Tuesday, January 13, 2009

Tell them what we've got, Johnny!.....

...It's a BRAND NEW CAR!

Ok, so brand new may be a stretch, but it is a new car to me. I did it. I took the plunge. I went car shopping with my dad on Saturday, December 27th and had no intention of actually buying one, but the steering is starting to feel a bit wonky on my old one, so I thought maybe it was time to at least go look. I think I smelled desperation wafting over from the car dealer as we drove through the lot. He was practically salivating at the fact that there was actually one potential customer on the lot on the Saturday after Christmas. Needless to say, I was the only one there. Later on in the day, he actually had the kahones to say that, despite what the media was saying, their business was doing really well. (Insert crickets chirping here) Sure, mister! That's why you all are condensing your business from 3 lots down to 2. It's because business is really booming! Please.


Anyway, I was fairly proud of my negotiating skills. When I bought my first car 8 years ago, I didn't do any of the negotiating. I basically let my brother and dad do all the talking and when they were finished, I asked how much I owed and where to sign. This time I had done some research (thank you, Consumer Reports) and felt better educated about what cars were out there that were well made and would fit into my price range. Besides, I didn't HAVE to buy a car and I'm pretty sure he REALLY wanted to sell one.


It was interesting to see my dad's reaction when we were talking (just the two of us away from the sales people) and I said I would consider paying $X. He said, "With tax and everything?!?!" I said, "yep!"


It's a unique experience to see these sorts of negotiations from the stand-point of another generation. My parents are children of people who came of age during the Depression. My dad was laid off for much of the 80's due to poor economic times. My parents have, until recently, both worked at least 2 jobs EACH. They are the kind of people that aren't going to rock the boat. When I recently told my mom that, after doing some research, I felt like I was underpaid and that I had asked for a raise, I think she was simultaneously shocked and unnerved. I've been telling her for years that she is underpaid and that her company should show that they know her value by giving her more money. She simply shrugs it off and says things like, "In this economy, I'm just happy to have a job." In this economy I'm thrilled to have a job as well, but that doesn't mean that my skills are any less valuable.


I think for my dad, these negotiations brought him that same unnerved feeling. I think he thought I was crazy basically asking for the moon. I figure, I'm gonna start with the moon, if I only get the top of Mt. Everest, that's still pretty good. After all, as I said, I didn't HAVE to buy a car.


So, I negogiated and got pretty close to what I told him I would consider (with a few perks thrown in) and when we were all done, he said, "I think you got a really good deal." While I was seeking his approval in my decision, it was nice to know I had it.

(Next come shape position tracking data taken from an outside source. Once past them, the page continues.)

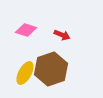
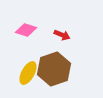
brown hexagon: moved 3 px right
yellow ellipse: moved 3 px right
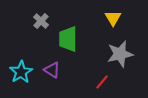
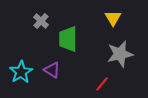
red line: moved 2 px down
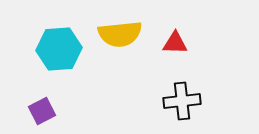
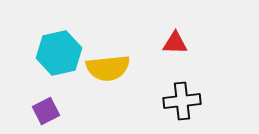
yellow semicircle: moved 12 px left, 34 px down
cyan hexagon: moved 4 px down; rotated 9 degrees counterclockwise
purple square: moved 4 px right
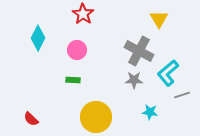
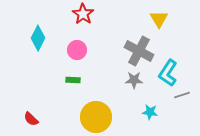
cyan L-shape: rotated 16 degrees counterclockwise
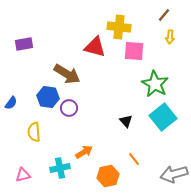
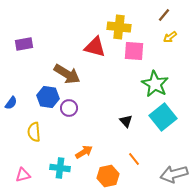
yellow arrow: rotated 48 degrees clockwise
cyan cross: rotated 18 degrees clockwise
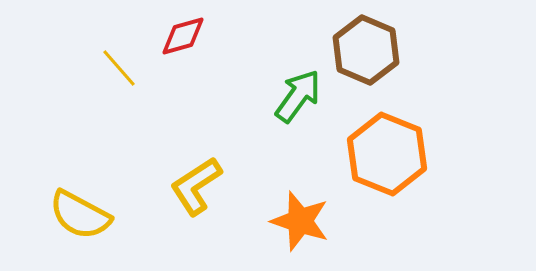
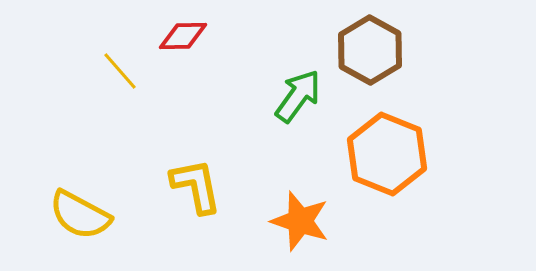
red diamond: rotated 15 degrees clockwise
brown hexagon: moved 4 px right; rotated 6 degrees clockwise
yellow line: moved 1 px right, 3 px down
yellow L-shape: rotated 112 degrees clockwise
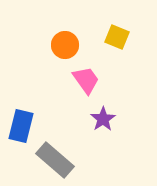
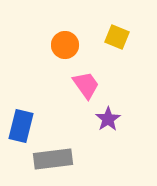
pink trapezoid: moved 5 px down
purple star: moved 5 px right
gray rectangle: moved 2 px left, 1 px up; rotated 48 degrees counterclockwise
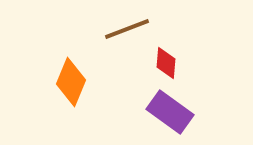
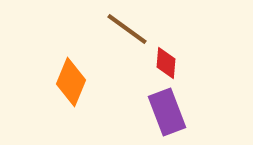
brown line: rotated 57 degrees clockwise
purple rectangle: moved 3 px left; rotated 33 degrees clockwise
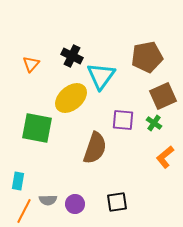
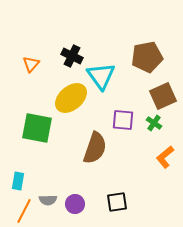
cyan triangle: rotated 12 degrees counterclockwise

Even though I didn't expect to actually get it crossed off the list before next July, every time I fire up that remote start and hop into a warm car on a cold Indiana morning, I'm thrilled to have a new car.


.....If anyone's interested, I have a car payment due January 26th. I haven't had one in over 5 years and I'm not enjoying the prospect of having one for the next 4 years. Ugh.

1 comment:

Jill said...

Bravo on your negotiating skills! These stories encourage me to not cheap/wimp out and make a deal that won't benefit me the most.

It's funny how we're kind of taught growing up to just lie down and take things. I don't know if it's reaction from the Depression, being a Midwesterner, or being a woman, but I've experienced the same "don't rock the boat and take whatever they give you" upbringing.

When I got a full-time job out of grad school, it was at a place I'd been temping at for several months. I wasn't guaranteed a job there, so I was looking elsewhere. My boss and I had a conversation, and she told me I should be able to get at least $x. The firm came through with a job offer, but the money was less. I expressed disappointment that it was so low. They asked why, and I blurted out that the boss said I should be making $x. They had to give it to me. Maybe not the best way to negotiate, but I learned that companies will try to low-ball regular employees. A lot.